Y llegamos a la no sedición, la madre de la batalla, que era ese “alzamiento público y tumultuario para impedir la aplicación de las leyes” o el ejercicio de las funciones públicas. Vale que se trataba de un delito bastante impreciso, que otorgaba un excesivo margen al juez para elegir la pena y cuya prisión máxima era excesiva, hasta quince años para las autoridades protagonistas de la sedición, teniendo además en cuenta que podía tratarse de conductas excesivas, sí, pero a partir del ejercicio de derechos de participación política.

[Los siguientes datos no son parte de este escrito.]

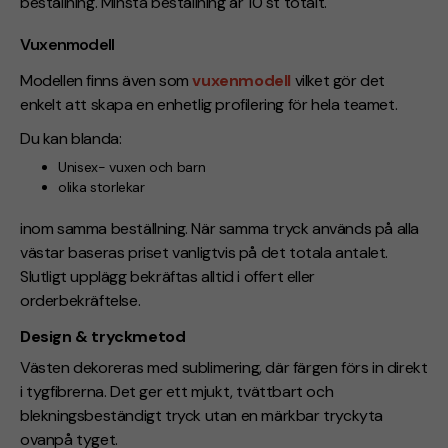
beställning. Minsta beställning är
10 st totalt.
Vuxenmodell
Modellen finns även som
vuxenmodell
vilket gör det
enkelt att skapa en enhetlig profilering för hela teamet.
Du kan blanda:
Unisex- vuxen och barn
olika storlekar
inom samma beställning. När samma tryck används på alla
västar baseras priset vanligtvis på det totala antalet.
Slutligt upplägg bekräftas alltid i offert eller
orderbekräftelse.
Design & tryckmetod
Västen dekoreras med sublimering, där färgen förs in direkt
i tygfibrerna. Det ger ett mjukt, tvättbart och
blekningsbeständigt tryck utan en märkbar tryckyta
ovanpå tyget.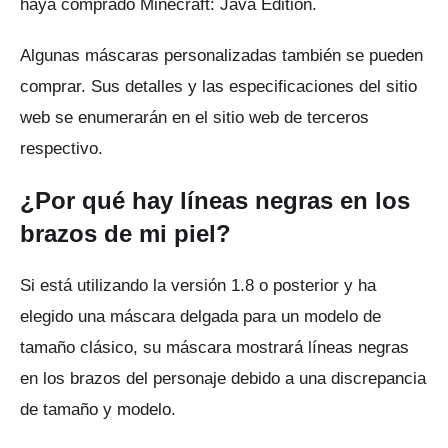
haya comprado Minecraft: Java Edition.
Algunas máscaras personalizadas también se pueden
comprar.
Sus detalles y las especificaciones del sitio
web se enumerarán en el sitio web de terceros
respectivo.
¿Por qué hay líneas negras en los
brazos de mi piel?
Si está utilizando la versión 1.8 o posterior y ha
elegido una máscara delgada para un modelo de
tamaño clásico, su máscara mostrará líneas negras
en los brazos del personaje debido a una discrepancia
de tamaño y modelo.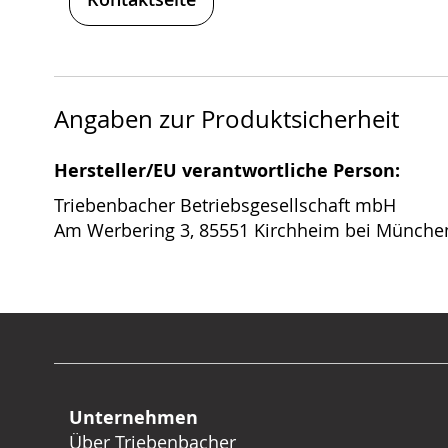
Angaben zur Produktsicherheit
Hersteller/EU verantwortliche Person:
Triebenbacher Betriebsgesellschaft mbH
Am Werbering 3, 85551 Kirchheim bei Münche
Unternehmen
Über Triebenbacher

Pero se trataba de precisarlo y de contenerlo, o de ampliar el delito de rebelión a las rebeliones no violentas, y no de dejar ahora el ordenamiento democrático y sobre todo la Constitución, desnudos. Proteger nuestra Ley Fundamental solo frente a comportamientos violentos o intimidatorios es ignorar que su riesgo no proviene hoy de los tejerazos sino más bien de lo que el Código Penal portugués llama “abuso de funciones de soberanía” o de resistencias colectivas contra el esencial orden constitucional como las vividas en Cataluña en el 2017, y cuya calificación como rebelión hubiera sido altamente tentadora para un Tribunal Supremo sin sedición a la que echar mano castigadora.

En fin: lo que quiero decir en este artículo es que todo esto había que pensarlo muy bien, escuchando a todo el mundo y debatiendo todo lo que hubiera que debatir. Lo que viene siendo la tramitación ordinaria de un proyecto de ley. Y quizás había también que haber reparado en el momento de la reforma. La grandeza de la ley democrática radica en su génesis parlamentaria y en su generalidad, en que sea igual para todos. No hay peor virus para un cambio penal que su apariencia de que se hace para favorecer o para perjudicar a grupos o personas concretas. Porque no hay vicio legal peor que la desigualdad en la cárcel.

Juan Antonio Lascuraín es catedrático de Derecho Penal de la Universidad Autónoma de Madrid.